-- Opening Marker --

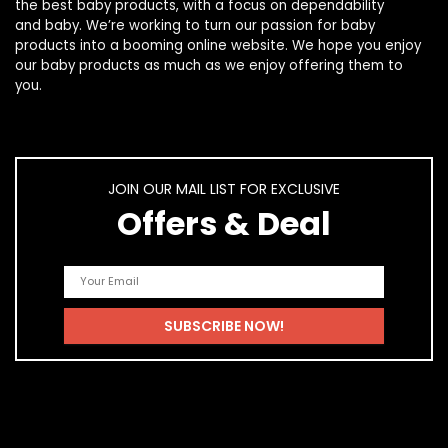
the best
baby products
, with a focus on dependability
and
baby
. We’re working to turn our passion for
baby
products
into a booming online website. We hope you enjoy
our
baby products
as much as we enjoy offering them to
you.
JOIN OUR MAIL LIST FOR EXCLUSIVE
Offers & Deal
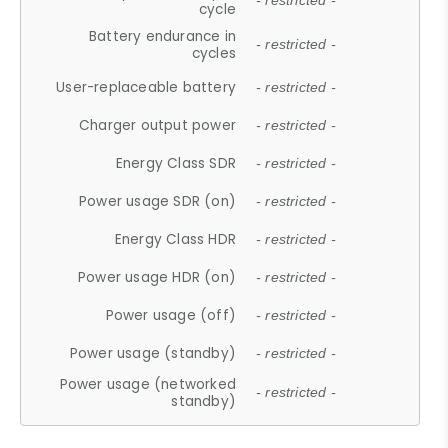
- restricted -
cycle
Battery endurance in
- restricted -
cycles
User-replaceable battery
- restricted -
Charger output power
- restricted -
Energy Class SDR
- restricted -
Power usage SDR (on)
- restricted -
Energy Class HDR
- restricted -
Power usage HDR (on)
- restricted -
Power usage (off)
- restricted -
Power usage (standby)
- restricted -
Power usage (networked
- restricted -
standby)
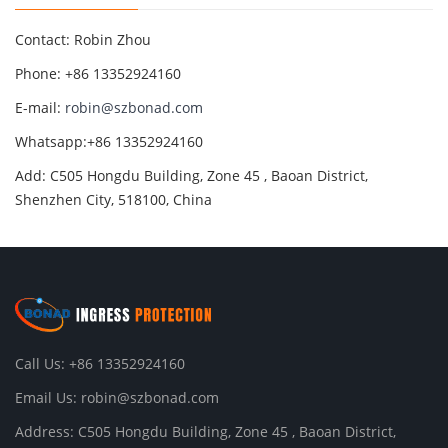
Contact: Robin Zhou
Phone: +86 13352924160
E-mail:
robin@szbonad.com
Whatsapp:+86 13352924160
Add: C505 Hongdu Building, Zone 45 , Baoan District,
Shenzhen City, 518100, China
Call Us: +86 13352924160
Email Us:
robin@szbonad.com
Address: C505 Hongdu Building, Zone 45 , Baoan District,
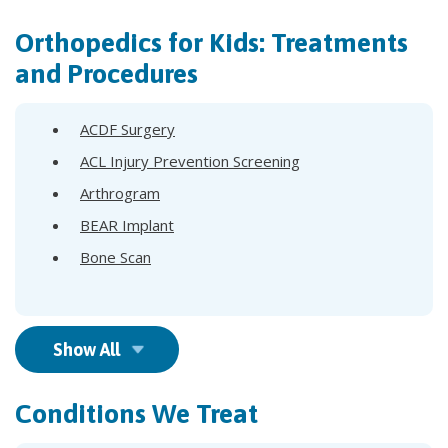
Orthopedics for Kids: Treatments
and Procedures
ACDF Surgery
ACL Injury Prevention Screening
Arthrogram
BEAR Implant
Bone Scan
Show All
Conditions We Treat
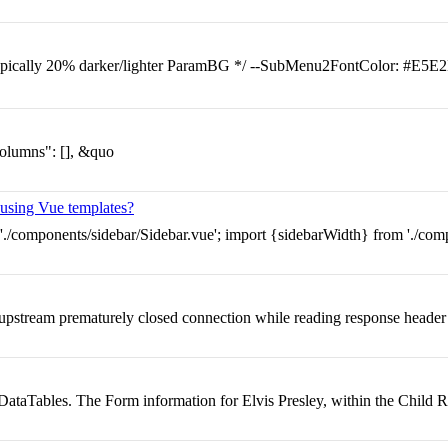
ypically 20% darker/lighter ParamBG */ --SubMenu2FontColor: #E5E2
columns": [], &quo
t using Vue templates?
./components/sidebar/Sidebar.vue'; import {sidebarWidth} from './compo
pstream prematurely closed connection while reading response header
 DataTables. The Form information for Elvis Presley, within the Child R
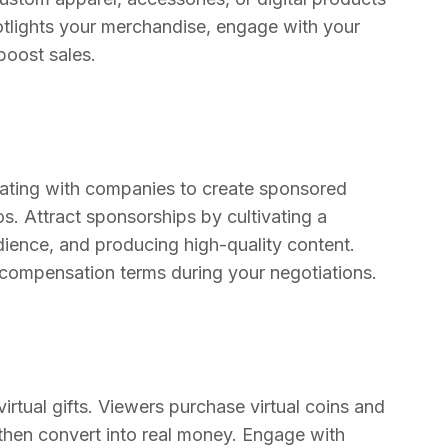
potlights your merchandise, engage with your
boost sales.
rating with companies to create sponsored
s. Attract sponsorships by cultivating a
udience, and producing high-quality content.
d compensation terms during your negotiations.
rtual gifts. Viewers purchase virtual coins and
s then convert into real money. Engage with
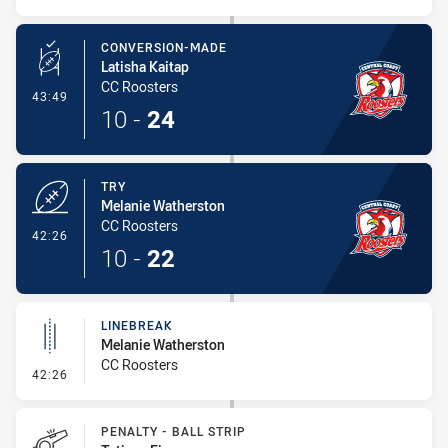
CONVERSION-MADE
Latisha Kaitap
CC Roosters
- Conversion-Made
43:49
10
-
24
TRY
Melanie Watherston
CC Roosters
- Try
42:26
10
-
22
LINEBREAK
Melanie Watherston
CC Roosters
- Linebreak
42:26
PENALTY - BALL STRIP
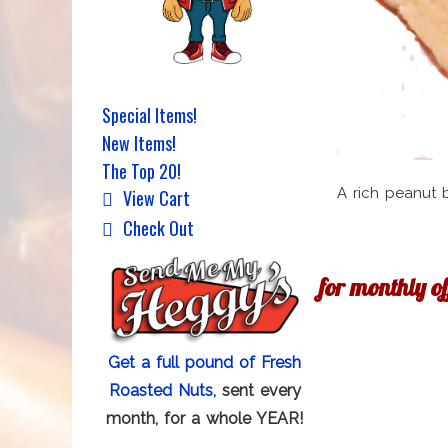
Special Items!
New Items!
The Top 20!
A rich peanut 
View Cart
Check Out
for monthly o
Get a full pound of Fresh
Roasted Nuts,
sent every
month, for a whole YEAR!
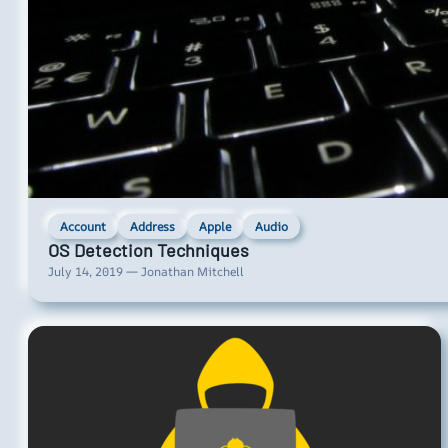
Account
Address
Apple
Audio
OS Detection Techniques
July 14, 2019 — Jonathan Mitchell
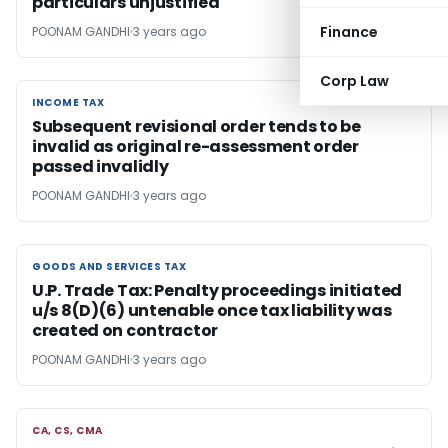
particulars unjustified
Finance
POONAM GANDHI
3 years ago
Corp Law
INCOME TAX
INCOME TAX
Subsequent revisional order tends to be
invalid as original re-assessment order
passed invalidly
POONAM GANDHI
3 years ago
GOODS AND SERVICES TAX
GOODS AND SERVICES TAX
U.P. Trade Tax: Penalty proceedings initiated
u/s 8(D)(6) untenable once tax liability was
created on contractor
POONAM GANDHI
3 years ago
CA, CS, CMA
CA, CS, CMA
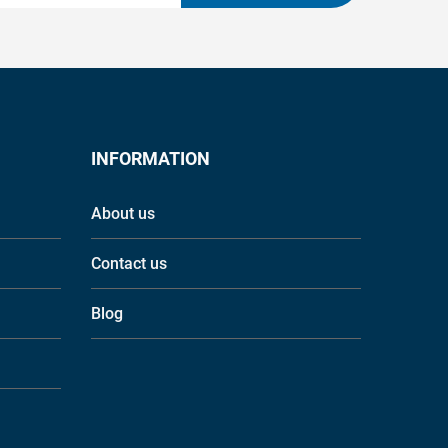
INFORMATION
About us
Contact us
Blog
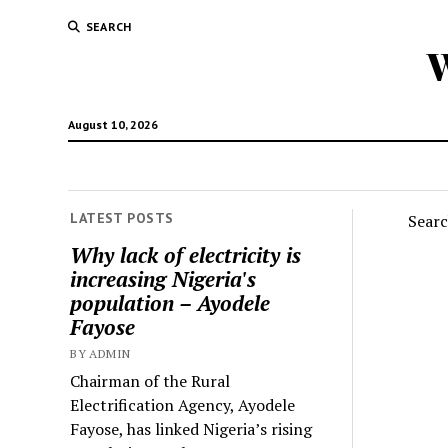
SEARCH
W
August 10, 2026
LATEST POSTS
Sear
Why lack of electricity is
increasing Nigeria's
population – Ayodele
Fayose
BY ADMIN
Chairman of the Rural
Electrification Agency, Ayodele
Fayose, has linked Nigeria’s rising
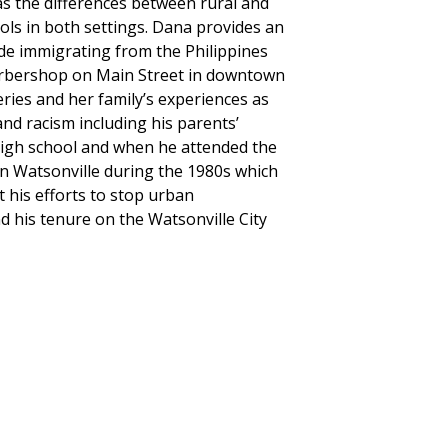
as the differences between rural and
ols in both settings. Dana provides an
de immigrating from the Philippines
 barbershop on Main Street in downtown
ries and her family’s experiences as
nd racism including his parents’
 high school and when he attended the
n Watsonville during the 1980s which
his efforts to stop urban
d his tenure on the Watsonville City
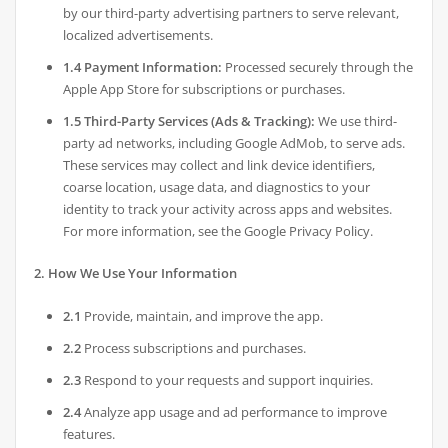
by our third-party advertising partners to serve relevant,
localized advertisements.
1.4 Payment Information:
Processed securely through the
Apple App Store for subscriptions or purchases.
1.5 Third-Party Services (Ads & Tracking):
We use third-
party ad networks, including Google AdMob, to serve ads.
These services may collect and link device identifiers,
coarse location, usage data, and diagnostics to your
identity to track your activity across apps and websites.
For more information, see the Google Privacy Policy.
2. How We Use Your Information
2.1
Provide, maintain, and improve the app.
2.2
Process subscriptions and purchases.
2.3
Respond to your requests and support inquiries.
2.4
Analyze app usage and ad performance to improve
features.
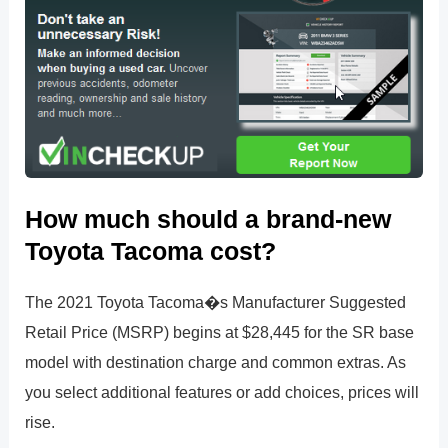
How much should a brand-new
Toyota Tacoma cost?
The 2021 Toyota Tacoma�s Manufacturer Suggested
Retail Price (MSRP) begins at $28,445 for the SR base
model with destination charge and common extras. As
you select additional features or add choices, prices will
rise.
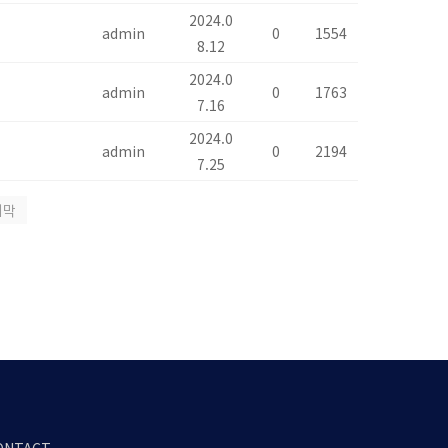
2024.0
admin
0
1554
8.12
2024.0
admin
0
1763
7.16
2024.0
admin
0
2194
7.25
지막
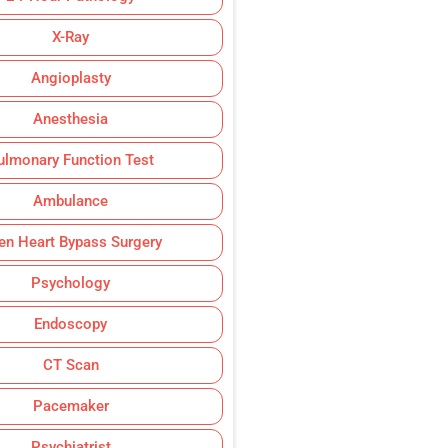
X-Ray
Angioplasty
Anesthesia
ulmonary Function Test
Ambulance
en Heart Bypass Surgery
Psychology
Endoscopy
CT Scan
Pacemaker
Psychiatrist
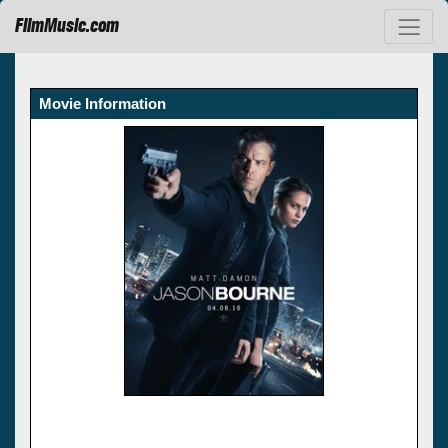
FilmMusic.com
Movie Information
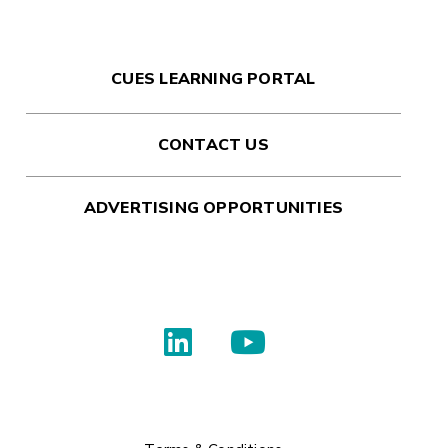
CUES LEARNING PORTAL
CONTACT US
ADVERTISING OPPORTUNITIES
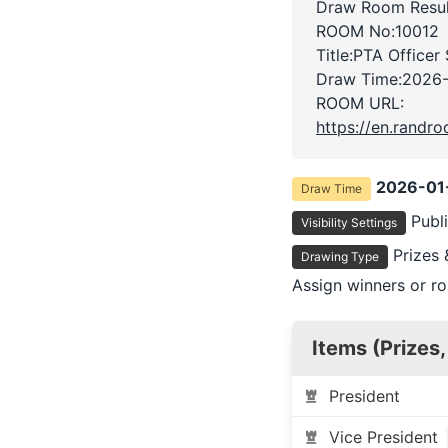
Draw Room Resul
ROOM No:10012
Title:PTA Officer
Draw Time:
2026-
ROOM URL:
https://en.rand
2026-01
Draw Time
Publ
Visibility Settings
Prizes 
Drawing Type
Assign winners or ro
Items (Prizes,
President
Vice President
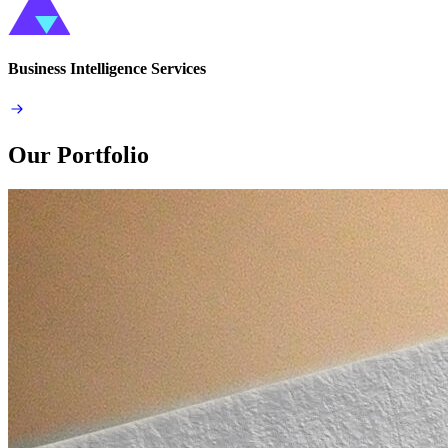
Business Intelligence Services
Our Portfolio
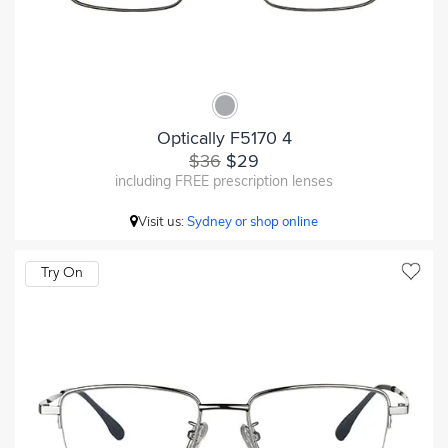
Optically F5170 4
$36
$29
including FREE prescription lenses
Visit us:
Sydney or shop online
Try On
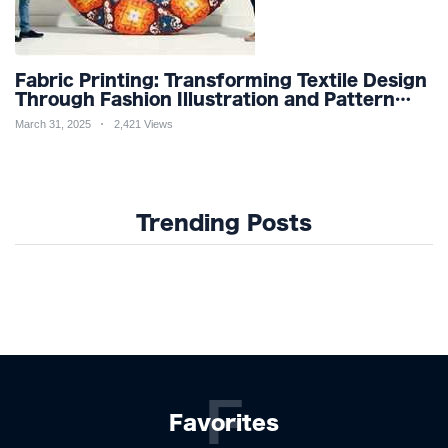
Fabric Printing: Transforming Textile Design
Through Fashion Illustration and Pattern
Creation for Custom Apparel and Surface
March 31, 2025
2,421 Views
Design Trends
Trending Posts
F
Favorites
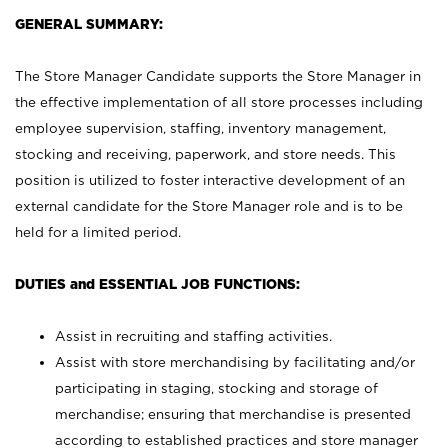
GENERAL SUMMARY:
The Store Manager Candidate supports the Store Manager in
the effective implementation of all store processes including
employee supervision, staffing, inventory management,
stocking and receiving, paperwork, and store needs. This
position is utilized to foster interactive development of an
external candidate for the Store Manager role and is to be
held for a limited period.
DUTIES and ESSENTIAL JOB FUNCTIONS:
Assist in recruiting and staffing activities.
Assist with store merchandising by facilitating and/or
participating in staging, stocking and storage of
merchandise; ensuring that merchandise is presented
according to established practices and store manager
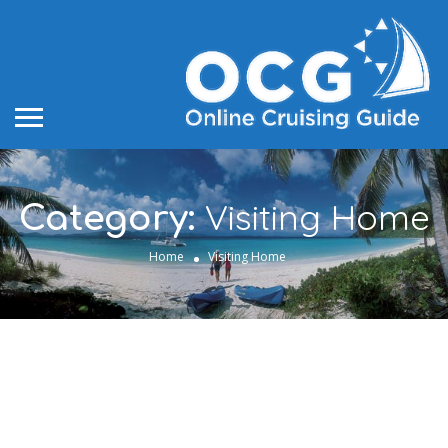
Visiting Home
Category:
Home
Visiting Home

-- Closing Marker --

▶ [ASSIGNMENT]
The entries above are to be repeated in full, except for their pictures.

▶ [EXPECTED OUTPUT]
the best
baby products
, with a focus on dependability
and
baby
. We’re working to turn our passion for
baby
products
into a booming online website. We hope you enjoy
our
baby products
as much as we enjoy offering them to
you.
JOIN OUR MAIL LIST FOR EXCLUSIVE
Offers & Deal
- restricted -
cycle
Battery endurance in
- restricted -
cycles
User-replaceable battery
- restricted -
Charger output power
- restricted -
Energy Class SDR
- restricted -
Power usage SDR (on)
- restricted -
Energy Class HDR
- restricted -
Power usage HDR (on)
- restricted -
Power usage (off)
- restricted -
Power usage (standby)
- restricted -
Power usage (networked
- restricted -
standby)
Contact: Robin Zhou
Phone: +86 13352924160
E-mail:
robin@szbonad.com
Whatsapp:+86 13352924160
Add: C505 Hongdu Building, Zone 45 , Baoan District,
Shenzhen City, 518100, China
Call Us: +86 13352924160
Email Us:
robin@szbonad.com
Address: C505 Hongdu Building, Zone 45 , Baoan District,
Orthopedics for Kids: Treatments
and Procedures
ACDF Surgery
ACL Injury Prevention Screening
Arthrogram
BEAR Implant
Bone Scan
Show All
Conditions We Treat
ypically 20% darker/lighter ParamBG */ --SubMenu2FontColor: #E5E2
columns": [], &quo
t using Vue templates?
./components/sidebar/Sidebar.vue'; import {sidebarWidth} from './compo
pstream prematurely closed connection while reading response header
 DataTables. The Form information for Elvis Presley, within the Child R
potlights your merchandise, engage with your
boost sales.
rating with companies to create sponsored
s. Attract sponsorships by cultivating a
udience, and producing high-quality content.
d compensation terms during your negotiations.
rtual gifts. Viewers purchase virtual coins and
s then convert into real money. Engage with
CONVERSION-MADE
Latisha Kaitap
CC Roosters
- Conversion-Made
43:49
10
-
24
TRY
Melanie Watherston
CC Roosters
- Try
42:26
10
-
22
LINEBREAK
Melanie Watherston
CC Roosters
- Linebreak
42:26
PENALTY - BALL STRIP
Special Items!
New Items!
The Top 20!
A rich peanut 
View Cart
Check Out
for monthly o
Get a full pound of Fresh
Roasted Nuts,
sent every
month, for a whole YEAR!
Account
Address
Apple
Audio
OS Detection Techniques
July 14, 2019 — Jonathan Mitchell
particulars unjustified
Finance
POONAM GANDHI
3 years ago
Corp Law
INCOME TAX
INCOME TAX
Subsequent revisional order tends to be
invalid as original re-assessment order
passed invalidly
POONAM GANDHI
3 years ago
GOODS AND SERVICES TAX
GOODS AND SERVICES TAX
U.P. Trade Tax: Penalty proceedings initiated
u/s 8(D)(6) untenable once tax liability was
created on contractor
POONAM GANDHI
3 years ago
CA, CS, CMA
CA, CS, CMA
INFORMATION
About us
Contact us
Blog
SEARCH
W
August 10, 2026
LATEST POSTS
Sear
Why lack of electricity is
increasing Nigeria's
population – Ayodele
Fayose
BY ADMIN
Chairman of the Rural
Electrification Agency, Ayodele
Fayose, has linked Nigeria’s rising
as the differences between rural and
ols in both settings. Dana provides an
de immigrating from the Philippines
 barbershop on Main Street in downtown
ries and her family’s experiences as
nd racism including his parents’
 high school and when he attended the
n Watsonville during the 1980s which
his efforts to stop urban
d his tenure on the Watsonville City
by our third-party advertising partners to serve relevant,
localized advertisements.
1.4 Payment Information:
Processed securely through the
Apple App Store for subscriptions or purchases.
1.5 Third-Party Services (Ads & Tracking):
We use third-
party ad networks, including Google AdMob, to serve ads.
These services may collect and link device identifiers,
coarse location, usage data, and diagnostics to your
identity to track your activity across apps and websites.
For more information, see the Google Privacy Policy.
2. How We Use Your Information
2.1
Provide, maintain, and improve the app.
2.2
Process subscriptions and purchases.
2.3
Respond to your requests and support inquiries.
2.4
Analyze app usage and ad performance to improve
features.
How much should a brand-new
Toyota Tacoma cost?
The 2021 Toyota Tacoma�s Manufacturer Suggested
Retail Price (MSRP) begins at $28,445 for the SR base
model with destination charge and common extras. As
you select additional features or add choices, prices will
rise.
2024.0
admin
0
1554
8.12
2024.0
admin
0
1763
7.16
2024.0
admin
0
2194
7.25
지막
X-Ray
Angioplasty
Anesthesia
ulmonary Function Test
Ambulance
en Heart Bypass Surgery
Psychology
Endoscopy
CT Scan
Pacemaker
Psychiatrist
FilmMusic.com
Movie Information
CUES LEARNING PORTAL
CONTACT US
ADVERTISING OPPORTUNITIES
Draw Room Resul
ROOM No:10012
Title:PTA Officer
Draw Time:
2026-
ROOM URL:
https://en.rand
2026-01
Draw Time
Publ
Visibility Settings
Prizes 
Drawing Type
Assign winners or ro
Items (Prizes,
President
Vice President
Business Intelligence Services
Our Portfolio
Optically F5170 4
$36
$29
including FREE prescription lenses
Visit us:
Sydney or shop online
Try On
Fabric Printing: Transforming Textile Design
Through Fashion Illustration and Pattern
Creation for Custom Apparel and Surface
March 31, 2025
2,421 Views
Design Trends
Trending Posts
F
Favorites
GENERAL SUMMARY:
The Store Manager Candidate supports the Store Manager in
the effective implementation of all store processes including
employee supervision, staffing, inventory management,
stocking and receiving, paperwork, and store needs. This
position is utilized to foster interactive development of an
external candidate for the Store Manager role and is to be
held for a limited period.
DUTIES and ESSENTIAL JOB FUNCTIONS:
Assist in recruiting and staffing activities.
Assist with store merchandising by facilitating and/or
participating in staging, stocking and storage of
merchandise; ensuring that merchandise is presented
according to established practices and store manager
Visiting Home
Category:
Home
Visiting Home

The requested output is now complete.